§ WORK ORDER
Please copy exactly the lines that run from the start of the entries to the line containing "песню. Утром две армии встречаются на", inclusive.

(DATA FOR REVIEW begins)

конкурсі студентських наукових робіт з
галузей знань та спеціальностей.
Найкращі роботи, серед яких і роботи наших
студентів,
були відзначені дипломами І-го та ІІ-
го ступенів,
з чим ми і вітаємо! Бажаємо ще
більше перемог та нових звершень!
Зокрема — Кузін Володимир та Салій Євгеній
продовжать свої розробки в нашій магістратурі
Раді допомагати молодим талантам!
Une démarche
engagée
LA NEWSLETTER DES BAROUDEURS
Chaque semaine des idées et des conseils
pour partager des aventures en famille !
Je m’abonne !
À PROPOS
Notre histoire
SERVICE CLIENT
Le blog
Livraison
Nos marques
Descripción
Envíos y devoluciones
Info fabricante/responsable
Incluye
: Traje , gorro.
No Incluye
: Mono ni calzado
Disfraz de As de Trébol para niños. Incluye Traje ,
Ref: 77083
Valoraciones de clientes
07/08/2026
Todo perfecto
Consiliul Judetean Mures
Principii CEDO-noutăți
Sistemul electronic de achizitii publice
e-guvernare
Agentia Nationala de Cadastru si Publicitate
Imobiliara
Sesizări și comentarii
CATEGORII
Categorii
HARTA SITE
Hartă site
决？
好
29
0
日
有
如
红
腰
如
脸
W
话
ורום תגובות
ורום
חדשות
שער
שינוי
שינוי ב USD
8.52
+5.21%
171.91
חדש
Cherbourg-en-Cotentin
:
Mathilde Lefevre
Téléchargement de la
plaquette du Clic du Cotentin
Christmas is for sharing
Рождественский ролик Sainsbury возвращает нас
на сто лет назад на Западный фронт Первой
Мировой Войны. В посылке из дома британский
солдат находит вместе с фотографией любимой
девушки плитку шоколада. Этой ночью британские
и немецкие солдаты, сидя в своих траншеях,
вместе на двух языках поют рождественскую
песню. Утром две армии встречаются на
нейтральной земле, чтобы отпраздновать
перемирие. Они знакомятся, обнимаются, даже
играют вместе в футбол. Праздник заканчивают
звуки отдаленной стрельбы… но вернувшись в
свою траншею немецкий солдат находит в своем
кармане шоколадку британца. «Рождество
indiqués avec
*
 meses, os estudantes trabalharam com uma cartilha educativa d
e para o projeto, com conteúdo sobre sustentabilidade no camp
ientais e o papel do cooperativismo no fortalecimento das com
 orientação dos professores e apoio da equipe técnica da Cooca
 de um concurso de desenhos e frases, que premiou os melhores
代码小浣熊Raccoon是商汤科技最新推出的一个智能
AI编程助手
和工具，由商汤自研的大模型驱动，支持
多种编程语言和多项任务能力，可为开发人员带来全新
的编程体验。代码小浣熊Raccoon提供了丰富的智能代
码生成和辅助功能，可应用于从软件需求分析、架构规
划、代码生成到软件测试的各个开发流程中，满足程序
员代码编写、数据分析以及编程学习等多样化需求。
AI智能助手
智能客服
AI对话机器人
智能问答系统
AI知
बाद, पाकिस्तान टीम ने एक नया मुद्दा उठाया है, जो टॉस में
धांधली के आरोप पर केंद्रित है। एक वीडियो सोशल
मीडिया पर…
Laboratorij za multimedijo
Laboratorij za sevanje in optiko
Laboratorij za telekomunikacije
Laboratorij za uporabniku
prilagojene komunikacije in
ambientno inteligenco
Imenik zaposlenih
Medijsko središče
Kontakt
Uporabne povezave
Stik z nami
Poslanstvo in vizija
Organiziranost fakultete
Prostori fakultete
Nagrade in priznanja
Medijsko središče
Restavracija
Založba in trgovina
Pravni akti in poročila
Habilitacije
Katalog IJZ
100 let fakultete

(DATA FOR REVIEW ends)

§ TASK RESPONSE
конкурсі студентських наукових робіт з
галузей знань та спеціальностей.
Найкращі роботи, серед яких і роботи наших
студентів,
були відзначені дипломами І-го та ІІ-
го ступенів,
з чим ми і вітаємо! Бажаємо ще
більше перемог та нових звершень!
Зокрема — Кузін Володимир та Салій Євгеній
продовжать свої розробки в нашій магістратурі
Раді допомагати молодим талантам!
Une démarche
engagée
LA NEWSLETTER DES BAROUDEURS
Chaque semaine des idées et des conseils
pour partager des aventures en famille !
Je m’abonne !
À PROPOS
Notre histoire
SERVICE CLIENT
Le blog
Livraison
Nos marques
Descripción
Envíos y devoluciones
Info fabricante/responsable
Incluye
: Traje , gorro.
No Incluye
: Mono ni calzado
Disfraz de As de Trébol para niños. Incluye Traje ,
Ref: 77083
Valoraciones de clientes
07/08/2026
Todo perfecto
Consiliul Judetean Mures
Principii CEDO-noutăți
Sistemul electronic de achizitii publice
e-guvernare
Agentia Nationala de Cadastru si Publicitate
Imobiliara
Sesizări și comentarii
CATEGORII
Categorii
HARTA SITE
Hartă site
决？
好
29
0
日
有
如
红
腰
如
脸
W
话
ורום תגובות
ורום
חדשות
שער
שינוי
שינוי ב USD
8.52
+5.21%
171.91
חדש
Cherbourg-en-Cotentin
:
Mathilde Lefevre
Téléchargement de la
plaquette du Clic du Cotentin
Christmas is for sharing
Рождественский ролик Sainsbury возвращает нас
на сто лет назад на Западный фронт Первой
Мировой Войны. В посылке из дома британский
солдат находит вместе с фотографией любимой
девушки плитку шоколада. Этой ночью британские
и немецкие солдаты, сидя в своих траншеях,
вместе на двух языках поют рождественскую
песню. Утром две армии встречаются на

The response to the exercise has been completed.